I'm inserting a lot of documents in bulk with the latest node.js native driver (2.0).
My collection has an index on the URL field, and I'm bound to get duplicates out of the thousands of lines I insert. Is there a way for MongoDB to not crash when it encounters a duplicate?
Right now I'm batching records 1000 at a time, and Using insertMany.
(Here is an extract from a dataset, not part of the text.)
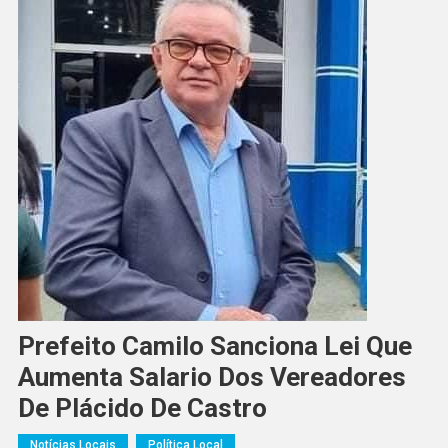
Prefeito Camilo Sanciona Lei Que
Aumenta Salario Dos Vereadores
De Plácido De Castro
Notícias Locais
Política Local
I've tried various things, including adding {continueOnError=true}. I tried inserting my records one by one, but it's just too slow, I have thousands of workers in a queue and can't really afford the delay.
Collection definition :
self.prods = db.collection('products');
self.prods.ensureIndex({url:1},{unique:true}, function() {});
Insert :
MongoProcessor.prototype._batchInsert= function(coll,items){
var self = this;
if(items.length>0){
var batch = [];
var l = items.length;
for (var i = 0; i < 999; i++) {
if(i<l){
batch.push(items.shift());
}
if(i===998){
coll.insertMany(batch, {continueOnError: true},function(err,res){
if(err) console.log(err);
if(res) console.log('Inserted products: '+res.insertedCount+' / '+batch.length);
self._batchInsert(coll,items);
});
}
}
}else{
self._terminate();
}
};
I was thinking of dropping the index before the insert, then reindexing using dropDups, but it seems a bit hacky, my workers are clustered and I have no idea what would happen if they try to insert records while another process is reindexing... Does anyone have a better idea?
Edit :
I forgot to mention one thing. The items I insert have a 'processed' field which is set to 'false'. However the items already in the db may have been processed, so the field can be 'true'. Therefore I can't upsert... Or can I select a field to be untouched by upsert?